St George’s Memorial Church, Ypres
St George’s Memorial Church represents the strong links that have existed ever since the
First World War, and still exist today, between Belgium and the British people. Calls for a
British memorial church in Ypres were made as early as 1920 and the foundation stone of
the church was laid in 1927. After the war there was a sizeable British population living and
working in Ypres – mainly as employees of the Imperial War Graves Commission (IWGC later the CWGC). The building next to the church was set up as the ‘British School’ as a
tribute to the 342 old Etonians (past pupils of Eton School) who died during the war. It
subsequently became a Royal British Legion clubhouse.
Every item in the church is a memorial – from the windows to the chairs, each one bearing
a brass plate naming a soldier who did not return home to his family after the war. The
church now commemorates the fallen from both World Wars. Each year, on 11 November,
huge numbers of veterans and others come here for a service to remember the dead.
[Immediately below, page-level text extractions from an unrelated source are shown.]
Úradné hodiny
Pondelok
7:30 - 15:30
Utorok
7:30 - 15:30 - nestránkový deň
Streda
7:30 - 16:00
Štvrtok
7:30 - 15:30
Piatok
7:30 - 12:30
New memorials continue to be erected within the church.
Also within the church are busts of Sir John French, Earl of Ypres, who was instrumental to
the building of the church, and of Sir Winston Churchill and Field Marshall Montgomery.
Churchill and Montgomery were hugely important figures during the Second World War,
and both fought in the Ypres Salient during the First World War. Churchill thought that the
entire town of Ypres should remain in ruins as a memorial to those who had died fighting to
protect it and the surrounding land, but the local Belgian population thought differently
and the town was rebuilt, some parts according to its original medieval design.
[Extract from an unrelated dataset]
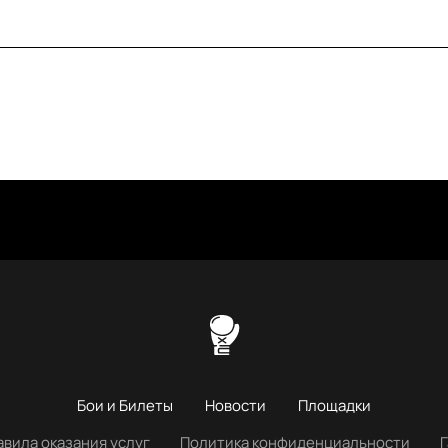
Бои и Билеты
Новости
Площадки
авила оказания услуг
Политика конфиденциальности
The Menin Gate - Beginnings
Reginald Blomfield, the royal architect, was sent to Ypres to explore the different
possibilities for a British memorial. He did not support the idea of a ‘zone of silence’ in the
Market Square area of the city center and was in favour of a memorial being built at the
Menin Gate. The location was excellent. It was close to the city centre but would not be
overshadowed if the Cloth Hall and cathedral were rebuilt. It was also on a main road into
the city, with an excellent view from across the moat. The site also had a great deal of
symbolic importance. Many of the British soldiers who had fought in the four battles of
Ypres had passed through the old gate and over the ramparts as they moved out of the
city and onto the Menin road, towards the front lines. It is estimated that thousands of
men died in the area around the gate as battalions were hit by deadly accurate German
shellfire.
In contrast to possible memorial sites on or near the Market Square in the centre of the
city, the Menin Gate site was uncontroversial. The City Council had already agreed to
transfer the land to the British. Blomfield’s plans for the memorial were for a gigantic
‘triumphal archway,’ which would be erected on a causeway over the moat.
However, it was not until 1921 that the British government finally made a decision on what
form commemoration should take place within Ypres. In April they informed the Belgian
government that they no longer intended to build a monument in the market square and
therefore saw no need for the surrounding area to be preserved as ruins. The British
government had decided that the Menin Gate was the most suitable site for their
memorial.
Meanwhile the Imperial War Graves Commission was considering how the hundreds of
thousands of soldiers who had been reported ‘missing in action’ and had no known grave
should be commemorated. A number of proposals were being considered. Some people
suggested that the names of these soldiers should be engraved on stone tablets or
headstones, to be placed in the cemetery nearest to the place where they were believed
to have died. Another suggestion was that there should be a commemorative monument
in each cemetery, engraved with the names of the ‘missing’ soldiers. It was eventually
decided that the most practical and effective way to honour those soldiers who had died
was to build larger memorials in specific locations. Each monument would commemorate
the soldiers who died in a particular battle or geographical area and whose bodies could
not be found. These monuments would become known as ‘Memorials to the Missing’.
At Ypres it seemed unnecessary for two different monuments to be built: one a national
memorial (to be erected under the direction of the National Battlefields Memorial
Committee) and the other a commemorative memorial to the missing (constructed by the
Imperial War Graves Commission.) It was therefore decided that these two projects should
be merged and the IWGC was given overall responsibility for the Ypres monument. The
Menin Gate would now be both a national memorial commemorating all those soldiers
who died fighting in the First World War and a memorial to those soldiers who were
recorded missing in action in the Ypres area.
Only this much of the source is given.